O pai de Dora, na fala da jovem, teria um caso extraconjugal, com uma senhora que cuidava dele durante o período em que esteve doente e mudou-se de cidade com a família. Neste período, a mulher, que também era casada, passava a maior parte do tempo dedicada a cuidar do pai de Dora, já que sua mãe tinha outras ocupações mais importantes. Em contrapartida, e durante este período, Dora ficava aos cuidados do marido da senhora, o senhor K.. Este, por sua vez, demonstrava um desejo amoroso/erótico pela menina. Nesta situação, Dora sentia-se como um objeto de trocas: enquanto o pai era cuidado pela senhora, para compensar a sua ausência, o pai de Dora a entregava aos cuidados do Senhor K.; se o pai tinha um caso com a mulher do Senhor K., logo o senhor K. poderia desejar algo semelhante com ela. E o Senhor K. estaria, também, sendo compensado pela tolerância dele para com as relações entre sua mulher e o pai de Dora. No entanto, se confrontado, o pai de Dora recusava-se a aceitar isso, demonstrando-se, inclusive, horrorizado frente a esta afirmação, defendendo-se e jamais admitindo que faria isso com a filha, como também dizendo que seu amigo era incapaz de tais intenções. Dora, que nutria um grande apreço e amor pelo pai, mesmo que censurasse suas falhas, não admitia para si mesma os possíveis sentimentos de tristeza ou raiva que sentia pelo mesmo. Por esse motivo mantinha uma posição de autocensura, já que não admitia tais sentimentos. Aos poucos Freud foi separando aquilo que era da ordem da realidade, dos fatos, e o modo como os pacientes interpretam esta realidade na construção transferencial. Logo, o que se diz não é, necessariamente, o que é. O que se diz no tratamento é de uma outra ordem.
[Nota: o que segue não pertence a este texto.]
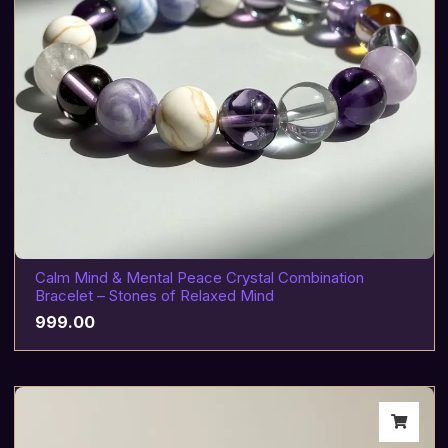
Calm Mind & Mental Peace Crystal Combination
Bracelet – Stones of Relaxed Mind
999.00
Freud prossegue com o seguinte raciocínio: "Mas logo se percebe que tais pensamentos, inatacáveis pela análise, foram usados pelo paciente para esconder outros, que querem se frustrar à crítica e à consciência" (Freud, 1905/2016a, p. 209). Nesse trecho, insinua-se a ideia de resistência, quando Dora começa a usar pensamentos que não podem ser atacados pelo analista, em troca de esconder fatos ocorridos em sua relação com o pai. Essa posição de Dora demonstra uma defesa possível de ser percebida na transferência. O indivíduo começa a se deparar com o material reprimido e, assim, dá início a um novo combate: "todas as forças que causaram a regressão da libido irão se levantar como 'resistências' contra o trabalho, para conservar esse novo estado" (Freud, 1912/2017a, p. 111-112).
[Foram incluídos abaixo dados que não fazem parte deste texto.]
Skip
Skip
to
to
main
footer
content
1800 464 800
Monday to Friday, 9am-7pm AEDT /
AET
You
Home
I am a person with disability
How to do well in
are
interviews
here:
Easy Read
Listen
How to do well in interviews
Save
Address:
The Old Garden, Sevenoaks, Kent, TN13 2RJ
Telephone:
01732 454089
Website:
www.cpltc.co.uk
Compreendemos, então, que a transferência promove o aparecimento das resistências, o que implica, no trabalho analítico, superar essas resistências. Para isso, cada ato do sujeito deve ser tomado na relação transferencial. Sobre isso, podemos contar com a seguinte citação de Freud:

Quanto mais tempo durar um tratamento analítico e quanto mais claramente o paciente reconhecer que apenas distorções do material patogênico não oferecem proteção contra o descortinamento, com mais coerência se utilizará daquele tipo de distorção que aparentemente lhe oferece as maiores vantagens: a distorção através da transferência. Essas relações seguem na direção de uma situação em que finalmente todos os conflitos precisam ser resolvidos no terreno da transferência. (Freud, 1912/2017a, p. 113-114).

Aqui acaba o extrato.